When I attended PDC in November one of the booths I visited in the exposition hall was O'Reilly Media. They have been, and continue to be, supporters of the VT .NET user group and the VT Code Camp - so I wanted to drop by and thank them for that. It turns out Marsee Henon was there. Marsee's job is to reach out to user group leaders on behalf of O'Reilly - so she was the perfect person to run into. Knowing that I have done presentations for the VT .NET user group she was kind enough to give me a copy of "slide:ology" by Nancy Duarte.
Nancy Duarte is CEO of Duarte Design, one of the largest design firms in Silicon Valley, which focuses exclusively on presentations. She has poured her expertise into "slide:ology" (subtitled "The Art and Science of Creating Great Presentations"). The book sets out to liberate presenters, and their audiences, from the tedium of presentations which are little more than documents shown through a projector. We've all attended such presentations, of course. Slide after slide loaded with bullet points with the speaker reading each one in turn.
The early parts of "slide:ology" takes the reader by the hand and reviews with him/her how bullet points can be distilled down to ideas to be communicated. Additionally, by considering the audience those ideas can be delivered in the most appropriate manner. Those practices alone can help presenters be more effective.

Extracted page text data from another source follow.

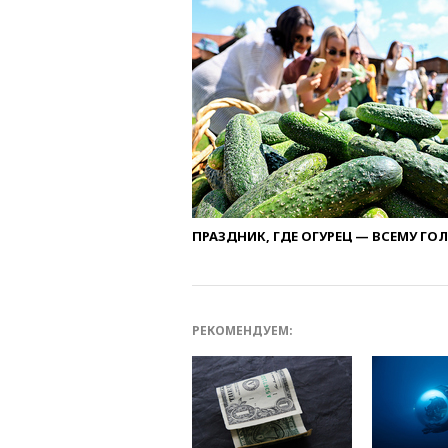
ПРАЗДНИК, ГДЕ ОГУРЕЦ — ВСЕМУ ГО
РЕКОМЕНДУЕМ:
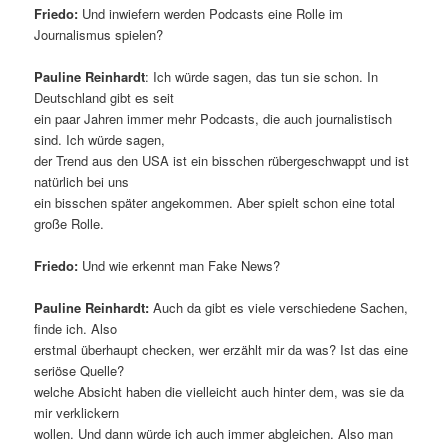
Friedo:
Und inwiefern werden Podcasts eine Rolle im
Journalismus spielen?
Pauline Reinhardt
: Ich würde sagen, das tun sie schon. In
Deutschland gibt es seit
ein paar Jahren immer mehr Podcasts, die auch journalistisch
sind. Ich würde sagen,
der Trend aus den USA ist ein bisschen rübergeschwappt und ist
natürlich bei uns
ein bisschen später angekommen. Aber spielt schon eine total
große Rolle.
Friedo:
Und wie erkennt man Fake News?
Pauline Reinhardt:
Auch da gibt es viele verschiedene Sachen,
finde ich. Also
erstmal überhaupt checken, wer erzählt mir da was? Ist das eine
seriöse Quelle?
welche Absicht haben die vielleicht auch hinter dem, was sie da
mir verklickern
wollen. Und dann würde ich auch immer abgleichen. Also man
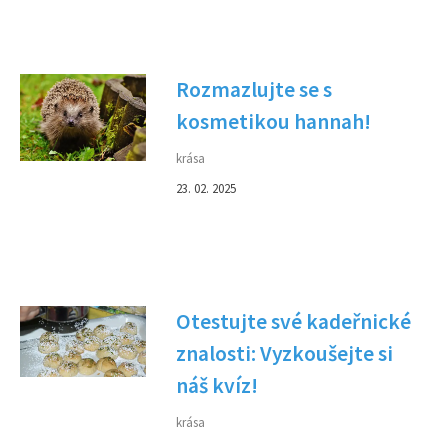
Rozmazlujte se s
kosmetikou hannah!
krása
23. 02. 2025
Otestujte své kadeřnické
znalosti: Vyzkoušejte si
náš kvíz!
krása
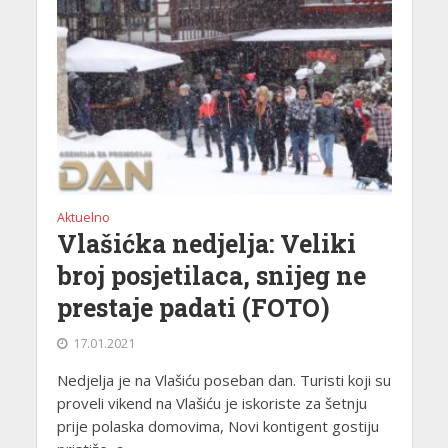
Aktuelno
Vlašićka nedjelja: Veliki
broj posjetilaca, snijeg ne
prestaje padati (FOTO)
17.01.2021
Nedjelja je na Vlašiću poseban dan. Turisti koji su
proveli vikend na Vlašiću je iskoriste za šetnju
prije polaska domovima, Novi kontigent gostiju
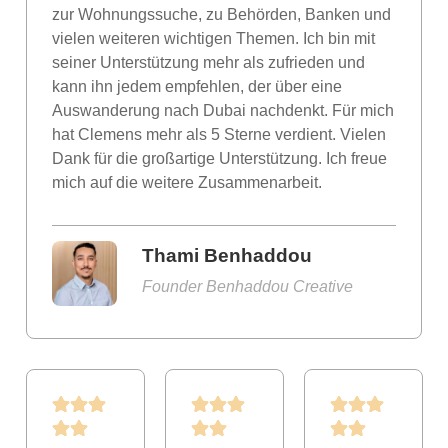
zur Wohnungssuche, zu Behörden, Banken und
vielen weiteren wichtigen Themen. Ich bin mit
seiner Unterstützung mehr als zufrieden und
kann ihn jedem empfehlen, der über eine
Auswanderung nach Dubai nachdenkt. Für mich
hat Clemens mehr als 5 Sterne verdient. Vielen
Dank für die großartige Unterstützung. Ich freue
mich auf die weitere Zusammenarbeit.
Thami Benhaddou
Founder Benhaddou Creative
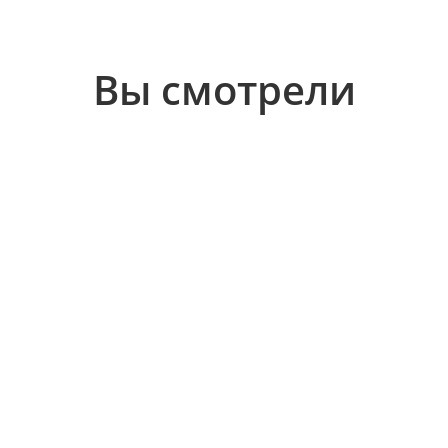
Вы смотрели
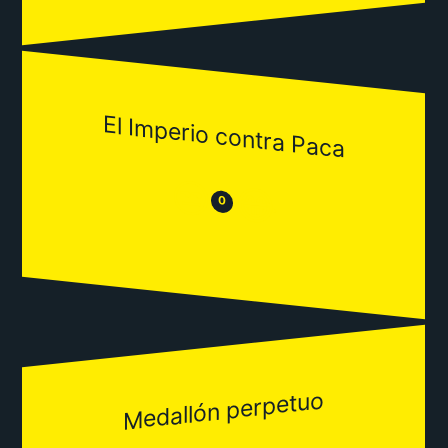
El Imperio contra Paca
😒
😂
0
Medallón perpetuo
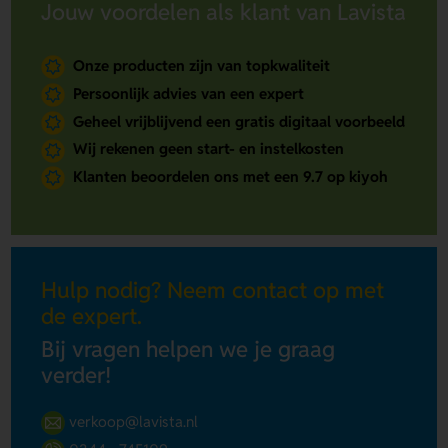
Jouw voordelen als klant van Lavista
Onze producten zijn van topkwaliteit
Persoonlijk advies van een expert
Geheel vrijblijvend een gratis digitaal voorbeeld
Wij rekenen geen start- en instelkosten
Klanten beoordelen ons met een 9.7 op kiyoh
Hulp nodig? Neem contact op met
de expert.
Bij vragen helpen we je graag
verder!
verkoop@lavista.nl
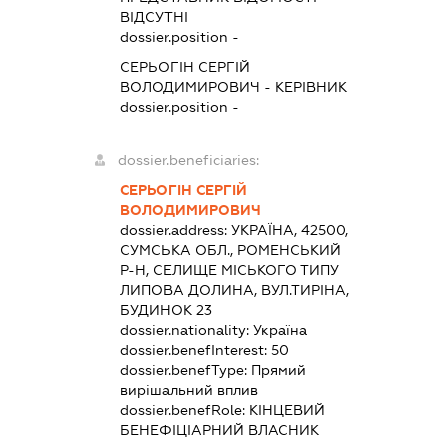
ВІДСУТНІ
dossier.position -
СЕРЬОГІН СЕРГІЙ
ВОЛОДИМИРОВИЧ
-
КЕРІВНИК
dossier.position -
dossier.beneficiaries:
СЕРЬОГІН СЕРГІЙ
ВОЛОДИМИРОВИЧ
dossier.address:
УКРАЇНА, 42500,
СУМСЬКА ОБЛ., РОМЕНСЬКИЙ
Р-Н, СЕЛИЩЕ МІСЬКОГО ТИПУ
ЛИПОВА ДОЛИНА, ВУЛ.ТИРІНА,
БУДИНОК 23
dossier.nationality:
Україна
dossier.benefInterest:
50
dossier.benefType:
Прямий
вирішальний вплив
dossier.benefRole:
КІНЦЕВИЙ
БЕНЕФІЦІАРНИЙ ВЛАСНИК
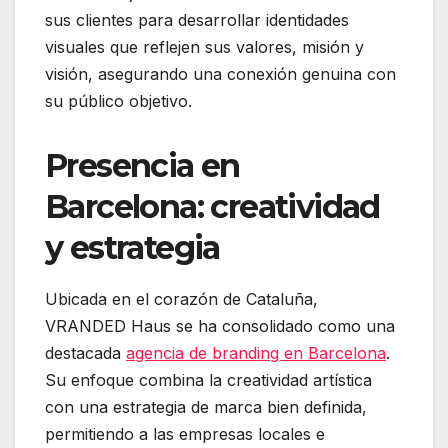
sus clientes para desarrollar identidades
visuales que reflejen sus valores, misión y
visión, asegurando una conexión genuina con
su público objetivo.
Presencia en
Barcelona: creatividad
y estrategia
Ubicada en el corazón de Cataluña,
VRANDED Haus se ha consolidado como una
destacada
agencia de branding en Barcelona
.
Su enfoque combina la creatividad artística
con una estrategia de marca bien definida,
permitiendo a las empresas locales e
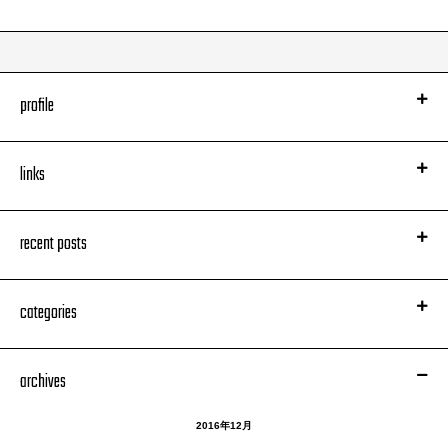
profile
links
recent posts
categories
archives
2016年12月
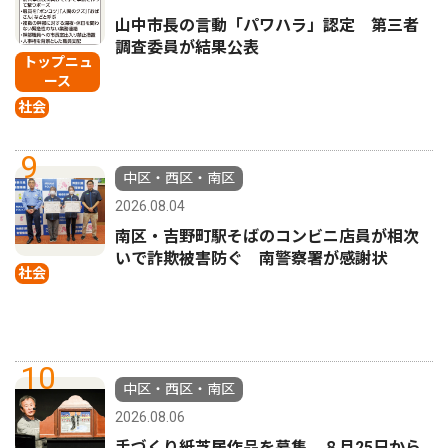
山中市長の言動「パワハラ」認定 第三者
調査委員が結果公表
トップニュ
ース
社会
9
中区・西区・南区
2026.08.04
南区・吉野町駅そばのコンビニ店員が相次
いで詐欺被害防ぐ 南警察署が感謝状
社会
10
中区・西区・南区
2026.08.06
手づくり紙芝居作品を募集 ８月25日から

Much of the remainder of the book is focused on moving your presentation from merely effective to compelling. Examples of effectively visualizing data (using graphs, images, diagrams, etc.). Guidance on the impact of color and font choices to communicate and to best represent yourself and/or organization are offered. Incorporating movement and animations was a topic I had not considered before, but was a section I found particularly useful. Finally, there is a section on how templates can be defined to provide a uniformity for an organization with several presentations.
I've prepared two presentations since reading "slide:ology" and both were better as a result.
The book itself is a fairly quick read and presented in a clear, concise manner. The size of the book is reminicent of a slide show, too, with the layout of each page following many of the same guidelines for design and communication. I found some of the early sections a little pretentious - but that might be due to the fact I'm not preparing presentations designed to save the world or provide clean drinking water to the third world. If you read "slide:ology" and start to feel that way just power through... there is more than enough content to justify reading the whole book.
This book belongs on the shelf of anyone who prepares presentations - especially if they lack a design background.